425: Rich Balagur and I start an anti-war coalition at school, beginning with the lowest common belief: end the bombing of North Vietnam; 10% of the college community signs our petition.
President Johnson increases the bombing in response to the "Nervous Nellies"; escalation enters the antiwar argot. People may be dying because of the movement. I search for a silver lining in this cloud of horror, and find it when a local television station tapes an interview with me, which I watch in a dorm lounge. The me on the couch listens to the me on the screen say that even if the Vietnam War has too much momentum for us to end it, the antiwar movement will succeed in the long run: "If it starts happening again, people will say no before it is too late." The student sitting next to the me on the couch says to the me on the screen, “Good point.” I will turn out to be utterly wrong.
426: Our movement grows as we march, cajole, educate, and organize. The Committee Against Bombing becomes the Campus Action Committee, with an expanded portfolio including racism and economic oppression.
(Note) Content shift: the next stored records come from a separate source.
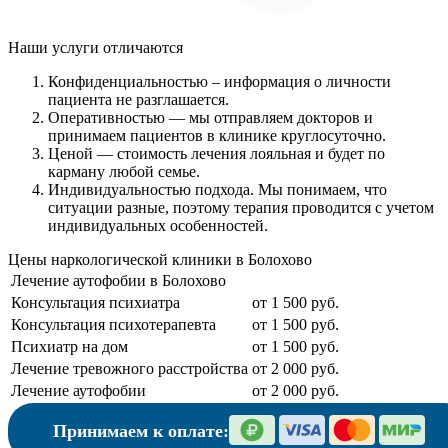
Наши услуги
отличаются
Конфиденциальностью
– информация о личности
пациента не разглашается.
Оперативностью
— мы отправляем докторов и
принимаем пациентов в клинике круглосуточно.
Ценой
— стоимость лечения лояльная и будет по
карману любой семье.
Индивидуальностью подхода.
Мы понимаем, что
ситуации разные, поэтому терапия проводится с учетом
индивидуальных особенностей.
Цены наркологической клиники в Болохово
Лечение аутофобии в Болохово
Консультация психиатра
от 1 500 руб.
Консультация психотерапевта
от 1 500 руб.
Психиатр на дом
от 1 500 руб.
Лечение тревожного расстройства
от 2 000 руб.
Лечение аутофобии
от 2 000 руб.
Принимаем к оплате: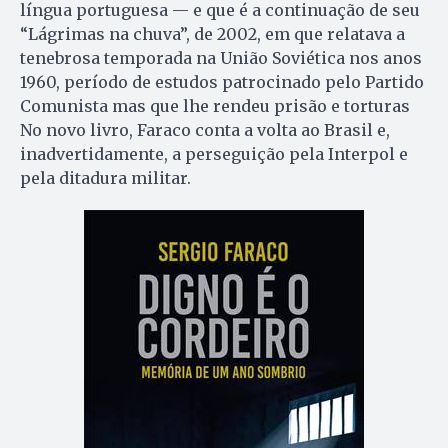
língua portuguesa — e que é a continuação de seu
“Lágrimas na chuva”, de 2002, em que relatava a
tenebrosa temporada na União Soviética nos anos
1960, período de estudos patrocinado pelo Partido
Comunista mas que lhe rendeu prisão e torturas
No novo livro, Faraco conta a volta ao Brasil e,
inadvertidamente, a perseguição pela Interpol e
pela ditadura militar.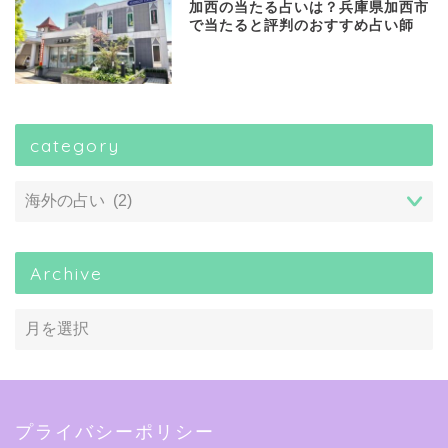
加西の当たる占いは？兵庫県加西市
で当たると評判のおすすめ占い師
category
Archive
プライバシーポリシー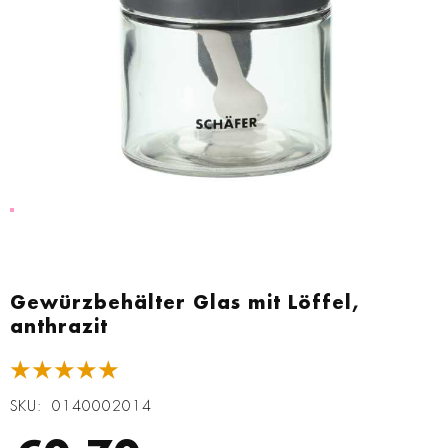
Zum
Anfang
Gewürzbehälter Glas mit Löffel,
der
anthrazit
Bildgalerie
springen
★★★★★
SKU
0140002014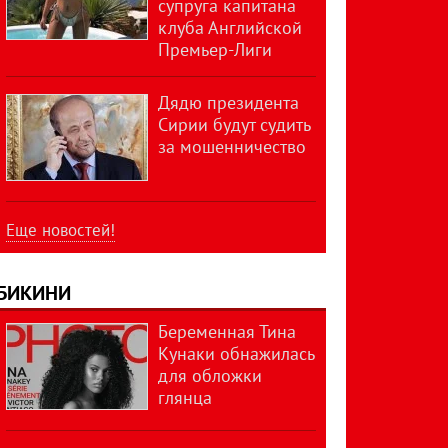
супруга капитана
клуба Английской
Премьер-Лиги
Дядю президента
Сирии будут судить
за мошенничество
Еще новостей!
БИКИНИ
Беременная Тина
Кунаки обнажилась
для обложки
глянца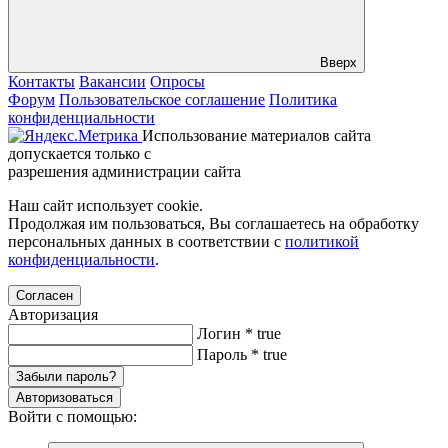
Вверх
Контакты
Вакансии
Опросы
Форум
Пользовательское соглашение
Политика
конфиденциальности
Использование материалов сайта
допускается только с
разрешения администрации сайта
Наш сайт использует cookie.
Продолжая им пользоваться, Вы соглашаетесь на обработку
персональных данных в соответствии с
политикой
конфиденциальности
.
Согласен
Авторизация
Логин
*
true
Пароль
*
true
Забыли пароль?
Авторизоваться
Войти с помощью: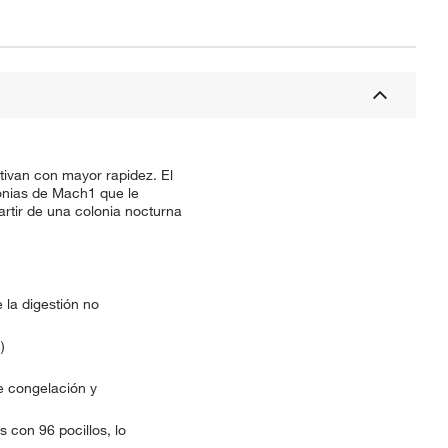
ivan con mayor rapidez. El
onias de Mach1 que le
rtir de una colonia nocturna
 la digestión no
)
e congelación y
s con 96 pocillos, lo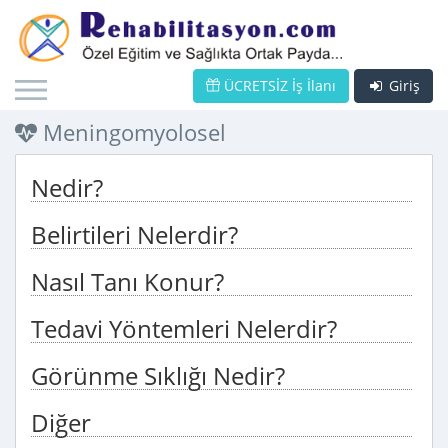
ÜCRETSİZ İş İlanı
Giriş
Meningomyolosel
Nedir?
Belirtileri Nelerdir?
Nasıl Tanı Konur?
Tedavi Yöntemleri Nelerdir?
Görünme Sıklığı Nedir?
Diğer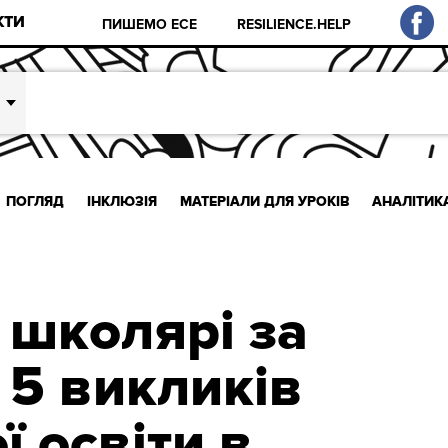
КТИ
ПИШЕМО ЕСЕ
RESILIENCE.HELP
ПОГЛЯД
ІНКЛЮЗІЯ
МАТЕРІАЛИ ДЛЯ УРОКІВ
АНАЛІТИК
 школярі за
 5 викликів
ї освіти в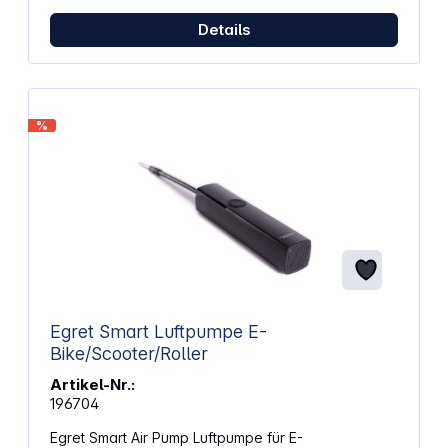
Details
%
Egret Smart Luftpumpe E-
Bike/Scooter/Roller
Artikel-Nr.:
196704
Egret Smart Air Pump Luftpumpe für E-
And always I am doing the two-finger typewriter dance (Dylan may have gone electric, but we are still in the era of acoustic typewriters) for the college newspaper. (For more about my piece that was called "a slander of the whole College community," see: dangerous words.) My outlet is doubled when Rich Balagur and I concoct the Paper Highway, along with poet Carl Rosenstock and music critic Cliff Safane.
428: Time again for a name-change and paradigm shift. The Campus Action Committee will now be The Community, with even broader concerns: sexism, educational reform, expansion of the arts. We need a participatory spectacle to kick it off, and the freshman beanie is the ideal prop. Beanies are issued to incoming freshmen, who are instructed to wear them outdoors until the football team wins its first game; very few in my class lasted more than two weeks, and succeeding classes even less. But the beanies still exist as a way to identify the underclass (who must eat and live together), and we call for a Beanie Burn to smoke out the class system and shed light on The Community.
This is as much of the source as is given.